The prince-electors, perturbed by the rise of the Luxembourgs, disregarded the claims raised by Henry's heir King John, and the rule over the Empire was assumed by the Wittelsbach duke Louis of Bavaria. John instead concentrated on securing his rule in Bohemia and gradually vassalized the Piast dukes of adjacent Silesia from 1327 until 1335. His son Charles IV, in 1346 mounted the Imperial throne. His Golden Bull of 1356 served as a constitution of the Empire for centuries. Charles not only acquired the duchies of Brabant and Limburg in the west, but also the former March of Lusatia and even the Margraviate of Brandenburg in 1373 under the Kingdom of Bohemia.
The family's decline began under Charles' son King Wenceslaus, deposed by the prince-electors in 1400 who chose the Wittelsbach Elector Palatine Rupert.
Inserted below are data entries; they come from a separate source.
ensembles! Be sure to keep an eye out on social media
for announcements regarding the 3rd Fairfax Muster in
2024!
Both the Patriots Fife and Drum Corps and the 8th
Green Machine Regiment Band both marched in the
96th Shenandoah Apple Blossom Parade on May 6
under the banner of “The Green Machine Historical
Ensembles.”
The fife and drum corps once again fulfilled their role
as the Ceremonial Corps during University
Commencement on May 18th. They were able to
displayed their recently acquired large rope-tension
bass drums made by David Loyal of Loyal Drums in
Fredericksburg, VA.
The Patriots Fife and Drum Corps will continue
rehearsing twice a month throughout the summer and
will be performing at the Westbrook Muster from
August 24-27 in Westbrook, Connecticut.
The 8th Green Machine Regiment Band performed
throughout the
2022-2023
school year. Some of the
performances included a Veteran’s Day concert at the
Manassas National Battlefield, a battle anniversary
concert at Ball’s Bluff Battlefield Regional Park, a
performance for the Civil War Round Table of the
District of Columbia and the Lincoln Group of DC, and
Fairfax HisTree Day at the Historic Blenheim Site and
In 1410 rule was assumed by Wenceslaus' brother Sigismund, who once again stabilized the rule of the Luxembourgs and even contributed to end the Western Schism in 1417; however, with his death in 1437, the senior branch of the dynasty became extinct. He was succeeded by his son-in-law, the Habsburg archduke Albert V of Austria. The Habsburgs finally prevailed as Luxembourg heirs, ruling the Empire until the extinction of their senior branch upon the death of Maria Theresa in 1780.

Notable members

According to the Salic law, the succession could have been disputed, in which case it would have passed collaterally to the cadet branch of Ligny. That branch descended from a younger son of Henry V, and was headed by Louis de Luxembourg, Count of Saint-Pol, before he was executed for treason by Louis XI of France. This branch of Ligny ended with Marguerite de Luxembourg, Duchess of Piney, who died in 1680, last member of the House of Luxemburg. Her descendants, the Montmorency used the title of Duke of Piney-Luxembourg until 1878.

Genealogy

House of Limburg–Arlon

Having succeeded to the county of Luxemburg, the younger branch of the House of Limburg-Arlon is the family that succeeded in getting one of its scions elected Holy Roman Emperor. From there descended the Kings of Bohemia, several other Emperors and a King of Hungary as shown below.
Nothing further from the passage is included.